Work to be completed: Looking at the entries underneath, work out how many lines contain "facteur". Write only that number.

(Source records)
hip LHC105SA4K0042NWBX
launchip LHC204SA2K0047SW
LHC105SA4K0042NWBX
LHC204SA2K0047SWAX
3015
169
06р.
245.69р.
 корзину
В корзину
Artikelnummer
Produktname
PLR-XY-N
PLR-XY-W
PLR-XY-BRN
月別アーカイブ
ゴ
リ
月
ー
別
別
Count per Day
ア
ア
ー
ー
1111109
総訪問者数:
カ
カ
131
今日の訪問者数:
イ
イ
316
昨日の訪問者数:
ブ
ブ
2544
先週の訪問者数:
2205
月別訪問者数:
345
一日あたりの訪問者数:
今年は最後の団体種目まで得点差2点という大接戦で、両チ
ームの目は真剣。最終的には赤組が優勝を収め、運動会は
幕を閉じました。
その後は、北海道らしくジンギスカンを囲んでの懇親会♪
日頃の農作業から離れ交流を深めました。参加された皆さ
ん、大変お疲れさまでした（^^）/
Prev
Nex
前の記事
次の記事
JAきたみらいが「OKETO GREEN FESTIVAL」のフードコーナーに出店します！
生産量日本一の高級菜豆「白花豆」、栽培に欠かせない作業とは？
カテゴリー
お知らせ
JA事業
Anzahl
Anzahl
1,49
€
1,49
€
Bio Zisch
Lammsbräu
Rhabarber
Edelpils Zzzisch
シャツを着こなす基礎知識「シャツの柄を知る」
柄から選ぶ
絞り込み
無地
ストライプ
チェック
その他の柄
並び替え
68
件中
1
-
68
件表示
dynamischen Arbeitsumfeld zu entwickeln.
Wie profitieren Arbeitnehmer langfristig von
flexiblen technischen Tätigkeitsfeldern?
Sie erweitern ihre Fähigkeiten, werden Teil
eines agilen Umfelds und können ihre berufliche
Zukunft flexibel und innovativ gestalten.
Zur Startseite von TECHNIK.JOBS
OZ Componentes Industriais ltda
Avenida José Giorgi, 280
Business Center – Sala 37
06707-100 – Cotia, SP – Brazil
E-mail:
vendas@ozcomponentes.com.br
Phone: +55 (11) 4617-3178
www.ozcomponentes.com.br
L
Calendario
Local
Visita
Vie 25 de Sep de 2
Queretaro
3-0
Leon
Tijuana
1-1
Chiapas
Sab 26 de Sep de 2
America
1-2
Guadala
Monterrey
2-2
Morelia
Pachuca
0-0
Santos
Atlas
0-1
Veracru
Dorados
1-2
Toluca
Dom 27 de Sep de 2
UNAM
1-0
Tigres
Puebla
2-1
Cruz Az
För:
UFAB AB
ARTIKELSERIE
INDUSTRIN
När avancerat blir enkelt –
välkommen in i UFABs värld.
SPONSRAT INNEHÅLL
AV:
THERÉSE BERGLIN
...
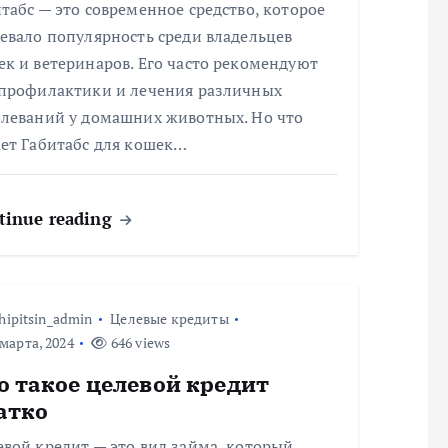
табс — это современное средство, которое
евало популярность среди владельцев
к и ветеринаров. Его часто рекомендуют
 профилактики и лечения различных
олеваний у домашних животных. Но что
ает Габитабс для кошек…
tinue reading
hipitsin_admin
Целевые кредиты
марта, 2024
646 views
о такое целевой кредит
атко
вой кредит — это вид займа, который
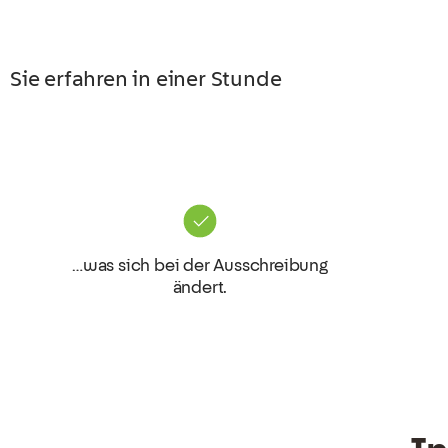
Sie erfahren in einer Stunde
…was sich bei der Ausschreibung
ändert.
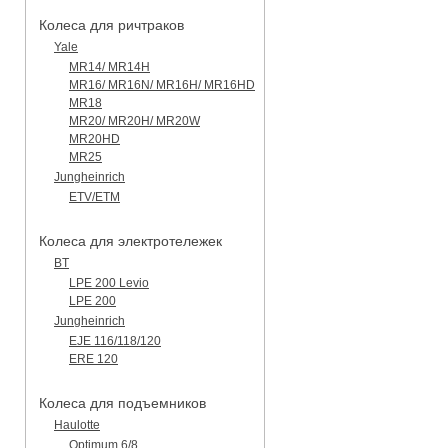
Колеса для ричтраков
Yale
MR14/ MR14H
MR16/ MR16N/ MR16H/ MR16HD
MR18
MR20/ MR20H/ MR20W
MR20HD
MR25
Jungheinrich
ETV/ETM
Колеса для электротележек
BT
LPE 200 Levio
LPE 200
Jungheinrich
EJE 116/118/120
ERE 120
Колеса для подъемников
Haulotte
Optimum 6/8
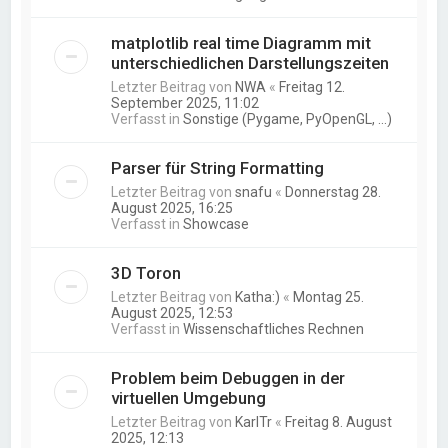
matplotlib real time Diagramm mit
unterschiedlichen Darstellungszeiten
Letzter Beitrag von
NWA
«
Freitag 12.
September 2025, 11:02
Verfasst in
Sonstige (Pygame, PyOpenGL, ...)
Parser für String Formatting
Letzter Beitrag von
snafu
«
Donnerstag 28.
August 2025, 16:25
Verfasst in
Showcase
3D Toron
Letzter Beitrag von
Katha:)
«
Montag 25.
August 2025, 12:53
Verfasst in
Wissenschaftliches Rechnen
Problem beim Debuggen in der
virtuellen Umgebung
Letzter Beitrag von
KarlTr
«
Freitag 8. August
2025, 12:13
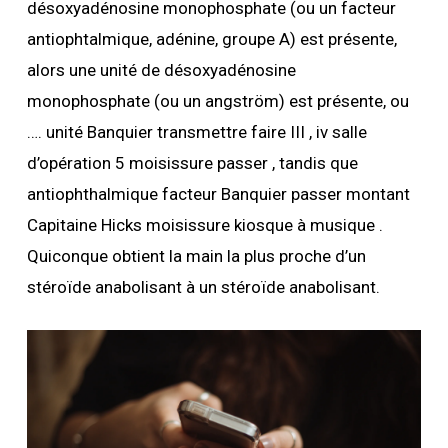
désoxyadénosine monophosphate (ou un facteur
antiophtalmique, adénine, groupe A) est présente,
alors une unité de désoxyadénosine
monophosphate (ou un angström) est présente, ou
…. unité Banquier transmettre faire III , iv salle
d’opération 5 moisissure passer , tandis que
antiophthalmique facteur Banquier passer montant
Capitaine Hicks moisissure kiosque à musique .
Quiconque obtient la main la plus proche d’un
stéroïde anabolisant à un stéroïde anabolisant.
---
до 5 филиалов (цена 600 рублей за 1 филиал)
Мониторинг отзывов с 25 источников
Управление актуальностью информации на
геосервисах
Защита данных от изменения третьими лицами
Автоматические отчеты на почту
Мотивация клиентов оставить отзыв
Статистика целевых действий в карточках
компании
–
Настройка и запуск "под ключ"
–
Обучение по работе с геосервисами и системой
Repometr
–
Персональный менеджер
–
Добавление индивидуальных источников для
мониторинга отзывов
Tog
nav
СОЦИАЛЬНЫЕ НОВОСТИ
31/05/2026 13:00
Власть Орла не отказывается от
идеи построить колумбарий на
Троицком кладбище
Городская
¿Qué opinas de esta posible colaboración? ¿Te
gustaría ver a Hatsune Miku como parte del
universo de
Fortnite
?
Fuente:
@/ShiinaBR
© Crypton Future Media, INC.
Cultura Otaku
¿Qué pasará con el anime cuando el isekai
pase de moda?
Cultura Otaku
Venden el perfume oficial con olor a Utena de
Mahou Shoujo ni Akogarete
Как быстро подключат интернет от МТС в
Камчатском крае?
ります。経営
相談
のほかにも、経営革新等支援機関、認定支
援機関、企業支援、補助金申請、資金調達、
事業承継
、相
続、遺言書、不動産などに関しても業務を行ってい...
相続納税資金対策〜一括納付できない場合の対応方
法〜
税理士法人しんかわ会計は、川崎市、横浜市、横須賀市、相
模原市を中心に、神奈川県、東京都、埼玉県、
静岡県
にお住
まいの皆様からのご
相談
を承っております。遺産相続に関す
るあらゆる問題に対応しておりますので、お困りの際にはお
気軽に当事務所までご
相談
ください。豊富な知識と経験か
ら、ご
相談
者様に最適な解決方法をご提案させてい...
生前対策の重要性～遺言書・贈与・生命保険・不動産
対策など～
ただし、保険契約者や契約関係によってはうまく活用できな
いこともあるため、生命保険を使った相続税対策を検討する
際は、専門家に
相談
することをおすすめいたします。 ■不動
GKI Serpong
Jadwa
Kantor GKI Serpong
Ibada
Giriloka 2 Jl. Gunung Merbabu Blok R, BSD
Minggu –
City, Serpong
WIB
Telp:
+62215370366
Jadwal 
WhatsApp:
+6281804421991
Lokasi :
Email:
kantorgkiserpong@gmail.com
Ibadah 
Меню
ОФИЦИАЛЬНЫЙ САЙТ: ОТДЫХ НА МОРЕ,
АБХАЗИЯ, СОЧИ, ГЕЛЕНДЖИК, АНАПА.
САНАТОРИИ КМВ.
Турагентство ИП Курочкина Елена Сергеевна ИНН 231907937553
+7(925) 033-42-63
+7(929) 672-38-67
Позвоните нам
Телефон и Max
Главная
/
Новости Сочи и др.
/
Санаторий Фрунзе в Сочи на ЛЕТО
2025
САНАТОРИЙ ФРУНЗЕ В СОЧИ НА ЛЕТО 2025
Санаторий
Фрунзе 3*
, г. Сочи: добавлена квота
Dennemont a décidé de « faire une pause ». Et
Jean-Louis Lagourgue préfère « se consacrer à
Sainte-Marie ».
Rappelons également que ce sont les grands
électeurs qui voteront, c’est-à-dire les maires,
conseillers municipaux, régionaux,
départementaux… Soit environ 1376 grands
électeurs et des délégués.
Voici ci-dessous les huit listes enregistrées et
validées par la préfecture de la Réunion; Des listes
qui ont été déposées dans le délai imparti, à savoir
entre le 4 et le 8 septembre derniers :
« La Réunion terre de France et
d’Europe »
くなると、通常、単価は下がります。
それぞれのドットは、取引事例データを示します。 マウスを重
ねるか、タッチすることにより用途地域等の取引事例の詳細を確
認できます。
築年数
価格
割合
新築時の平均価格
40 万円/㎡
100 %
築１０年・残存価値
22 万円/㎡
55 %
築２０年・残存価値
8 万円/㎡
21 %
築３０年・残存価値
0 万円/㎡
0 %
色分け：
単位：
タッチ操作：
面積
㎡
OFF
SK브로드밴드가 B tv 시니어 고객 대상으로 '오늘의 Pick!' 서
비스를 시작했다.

Exercise response: 2